§ Exercise directions
Lines after the one containing "kchain, transforming IP" are to be omitted; print exactly each line from the start of the records up to and including it.

§ Information shown
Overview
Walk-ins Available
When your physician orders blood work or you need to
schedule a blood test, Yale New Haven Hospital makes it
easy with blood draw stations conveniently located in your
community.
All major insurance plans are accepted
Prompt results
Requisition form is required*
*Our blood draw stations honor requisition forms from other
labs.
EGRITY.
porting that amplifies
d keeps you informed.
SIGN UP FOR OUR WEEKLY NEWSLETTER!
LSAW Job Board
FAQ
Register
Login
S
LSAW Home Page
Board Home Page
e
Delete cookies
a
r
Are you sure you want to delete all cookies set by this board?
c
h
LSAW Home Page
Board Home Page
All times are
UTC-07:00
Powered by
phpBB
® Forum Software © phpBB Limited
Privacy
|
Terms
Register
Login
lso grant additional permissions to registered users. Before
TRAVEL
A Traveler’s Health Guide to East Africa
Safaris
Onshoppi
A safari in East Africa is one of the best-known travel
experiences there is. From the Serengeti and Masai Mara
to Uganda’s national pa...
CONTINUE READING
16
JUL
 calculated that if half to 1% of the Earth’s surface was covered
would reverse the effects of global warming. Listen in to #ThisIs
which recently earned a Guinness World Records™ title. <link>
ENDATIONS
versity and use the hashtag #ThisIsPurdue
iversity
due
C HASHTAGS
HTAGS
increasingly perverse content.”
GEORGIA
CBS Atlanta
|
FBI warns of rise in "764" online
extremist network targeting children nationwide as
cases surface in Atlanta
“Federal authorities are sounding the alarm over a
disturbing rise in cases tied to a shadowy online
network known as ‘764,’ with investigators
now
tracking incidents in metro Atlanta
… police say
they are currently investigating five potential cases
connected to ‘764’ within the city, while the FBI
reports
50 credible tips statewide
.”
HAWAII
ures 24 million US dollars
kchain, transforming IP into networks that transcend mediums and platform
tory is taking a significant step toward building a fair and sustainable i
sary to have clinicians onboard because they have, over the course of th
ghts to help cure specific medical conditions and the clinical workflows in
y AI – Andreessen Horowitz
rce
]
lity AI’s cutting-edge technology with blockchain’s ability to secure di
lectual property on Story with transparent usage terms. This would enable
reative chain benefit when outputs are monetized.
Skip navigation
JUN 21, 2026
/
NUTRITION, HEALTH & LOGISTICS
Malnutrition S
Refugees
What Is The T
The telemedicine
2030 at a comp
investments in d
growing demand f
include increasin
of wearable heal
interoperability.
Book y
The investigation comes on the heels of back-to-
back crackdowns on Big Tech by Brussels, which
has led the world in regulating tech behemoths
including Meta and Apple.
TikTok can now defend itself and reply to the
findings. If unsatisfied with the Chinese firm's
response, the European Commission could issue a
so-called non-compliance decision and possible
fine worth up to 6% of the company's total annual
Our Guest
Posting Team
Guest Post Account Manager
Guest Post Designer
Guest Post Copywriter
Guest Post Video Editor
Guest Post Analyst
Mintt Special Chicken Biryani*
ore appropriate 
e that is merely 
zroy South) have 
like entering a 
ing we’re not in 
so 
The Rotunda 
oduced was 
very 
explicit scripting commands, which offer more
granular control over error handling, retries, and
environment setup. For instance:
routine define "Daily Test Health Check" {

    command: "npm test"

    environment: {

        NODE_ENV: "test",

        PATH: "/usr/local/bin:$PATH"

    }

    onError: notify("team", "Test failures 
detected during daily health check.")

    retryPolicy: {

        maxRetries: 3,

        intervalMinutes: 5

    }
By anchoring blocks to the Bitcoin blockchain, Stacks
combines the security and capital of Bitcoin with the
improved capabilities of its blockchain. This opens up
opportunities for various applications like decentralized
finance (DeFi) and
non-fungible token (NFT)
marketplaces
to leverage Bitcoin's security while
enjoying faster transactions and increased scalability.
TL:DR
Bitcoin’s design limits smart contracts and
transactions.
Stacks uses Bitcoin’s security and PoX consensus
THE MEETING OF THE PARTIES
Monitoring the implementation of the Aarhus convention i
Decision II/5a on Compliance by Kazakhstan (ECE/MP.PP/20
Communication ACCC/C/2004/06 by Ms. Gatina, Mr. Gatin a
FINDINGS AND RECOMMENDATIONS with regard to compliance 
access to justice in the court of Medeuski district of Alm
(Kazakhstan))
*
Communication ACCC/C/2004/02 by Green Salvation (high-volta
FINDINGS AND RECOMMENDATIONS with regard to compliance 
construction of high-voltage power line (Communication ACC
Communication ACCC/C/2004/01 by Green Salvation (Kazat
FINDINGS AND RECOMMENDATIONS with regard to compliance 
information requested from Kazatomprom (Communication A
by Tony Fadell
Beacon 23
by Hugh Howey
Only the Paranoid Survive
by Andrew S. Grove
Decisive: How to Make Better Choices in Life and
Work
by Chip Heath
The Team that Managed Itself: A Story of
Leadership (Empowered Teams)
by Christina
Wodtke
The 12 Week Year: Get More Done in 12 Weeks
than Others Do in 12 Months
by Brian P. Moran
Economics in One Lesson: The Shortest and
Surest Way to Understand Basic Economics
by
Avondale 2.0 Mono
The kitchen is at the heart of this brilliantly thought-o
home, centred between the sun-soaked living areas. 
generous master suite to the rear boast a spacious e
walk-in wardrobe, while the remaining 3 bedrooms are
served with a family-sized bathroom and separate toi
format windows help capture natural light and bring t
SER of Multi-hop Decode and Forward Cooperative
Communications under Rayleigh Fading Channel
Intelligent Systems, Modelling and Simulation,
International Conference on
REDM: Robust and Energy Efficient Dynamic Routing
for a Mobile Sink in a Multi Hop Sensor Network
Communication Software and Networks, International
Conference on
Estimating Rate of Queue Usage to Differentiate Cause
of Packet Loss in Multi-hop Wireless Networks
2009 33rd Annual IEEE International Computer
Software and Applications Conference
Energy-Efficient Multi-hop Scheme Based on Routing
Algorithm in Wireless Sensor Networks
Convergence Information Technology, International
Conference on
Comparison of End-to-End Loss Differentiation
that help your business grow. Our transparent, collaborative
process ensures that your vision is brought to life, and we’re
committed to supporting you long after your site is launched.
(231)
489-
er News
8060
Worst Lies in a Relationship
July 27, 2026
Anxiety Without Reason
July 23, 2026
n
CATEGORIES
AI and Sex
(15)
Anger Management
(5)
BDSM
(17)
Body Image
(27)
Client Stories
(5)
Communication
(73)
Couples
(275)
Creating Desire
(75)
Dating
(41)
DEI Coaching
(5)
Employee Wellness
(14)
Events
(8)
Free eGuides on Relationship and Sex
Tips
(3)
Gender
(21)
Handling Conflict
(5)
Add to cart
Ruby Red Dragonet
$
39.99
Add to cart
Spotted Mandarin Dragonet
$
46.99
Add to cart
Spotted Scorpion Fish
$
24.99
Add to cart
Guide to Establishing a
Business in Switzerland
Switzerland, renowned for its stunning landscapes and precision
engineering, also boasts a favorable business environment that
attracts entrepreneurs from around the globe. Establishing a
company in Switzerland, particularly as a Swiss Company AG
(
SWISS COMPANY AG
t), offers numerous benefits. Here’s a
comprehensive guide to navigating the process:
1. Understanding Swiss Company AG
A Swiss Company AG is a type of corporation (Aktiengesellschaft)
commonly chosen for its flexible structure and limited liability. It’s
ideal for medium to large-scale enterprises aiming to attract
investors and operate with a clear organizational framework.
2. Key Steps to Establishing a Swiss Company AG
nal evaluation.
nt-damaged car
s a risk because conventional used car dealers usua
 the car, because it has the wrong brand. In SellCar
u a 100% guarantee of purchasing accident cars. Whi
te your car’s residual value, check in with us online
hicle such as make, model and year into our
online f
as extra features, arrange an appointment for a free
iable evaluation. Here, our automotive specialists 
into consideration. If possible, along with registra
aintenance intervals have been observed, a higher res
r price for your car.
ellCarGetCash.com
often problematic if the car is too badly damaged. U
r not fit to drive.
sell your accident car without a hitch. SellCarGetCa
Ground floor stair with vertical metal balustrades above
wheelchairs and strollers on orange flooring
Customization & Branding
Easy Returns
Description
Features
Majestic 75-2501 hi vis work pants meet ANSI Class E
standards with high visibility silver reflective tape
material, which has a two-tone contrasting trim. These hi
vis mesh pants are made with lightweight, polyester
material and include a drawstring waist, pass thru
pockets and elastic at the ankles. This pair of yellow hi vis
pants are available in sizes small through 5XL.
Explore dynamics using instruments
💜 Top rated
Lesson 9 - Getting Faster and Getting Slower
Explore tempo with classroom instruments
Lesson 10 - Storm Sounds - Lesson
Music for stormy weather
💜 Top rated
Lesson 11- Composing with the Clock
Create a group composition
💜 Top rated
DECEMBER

§ Solution to this problem
Overview
Walk-ins Available
When your physician orders blood work or you need to
schedule a blood test, Yale New Haven Hospital makes it
easy with blood draw stations conveniently located in your
community.
All major insurance plans are accepted
Prompt results
Requisition form is required*
*Our blood draw stations honor requisition forms from other
labs.
EGRITY.
porting that amplifies
d keeps you informed.
SIGN UP FOR OUR WEEKLY NEWSLETTER!
LSAW Job Board
FAQ
Register
Login
S
LSAW Home Page
Board Home Page
e
Delete cookies
a
r
Are you sure you want to delete all cookies set by this board?
c
h
LSAW Home Page
Board Home Page
All times are
UTC-07:00
Powered by
phpBB
® Forum Software © phpBB Limited
Privacy
|
Terms
Register
Login
lso grant additional permissions to registered users. Before
TRAVEL
A Traveler’s Health Guide to East Africa
Safaris
Onshoppi
A safari in East Africa is one of the best-known travel
experiences there is. From the Serengeti and Masai Mara
to Uganda’s national pa...
CONTINUE READING
16
JUL
 calculated that if half to 1% of the Earth’s surface was covered
would reverse the effects of global warming. Listen in to #ThisIs
which recently earned a Guinness World Records™ title. <link>
ENDATIONS
versity and use the hashtag #ThisIsPurdue
iversity
due
C HASHTAGS
HTAGS
increasingly perverse content.”
GEORGIA
CBS Atlanta
|
FBI warns of rise in "764" online
extremist network targeting children nationwide as
cases surface in Atlanta
“Federal authorities are sounding the alarm over a
disturbing rise in cases tied to a shadowy online
network known as ‘764,’ with investigators
now
tracking incidents in metro Atlanta
… police say
they are currently investigating five potential cases
connected to ‘764’ within the city, while the FBI
reports
50 credible tips statewide
.”
HAWAII
ures 24 million US dollars
kchain, transforming IP into networks that transcend mediums and platform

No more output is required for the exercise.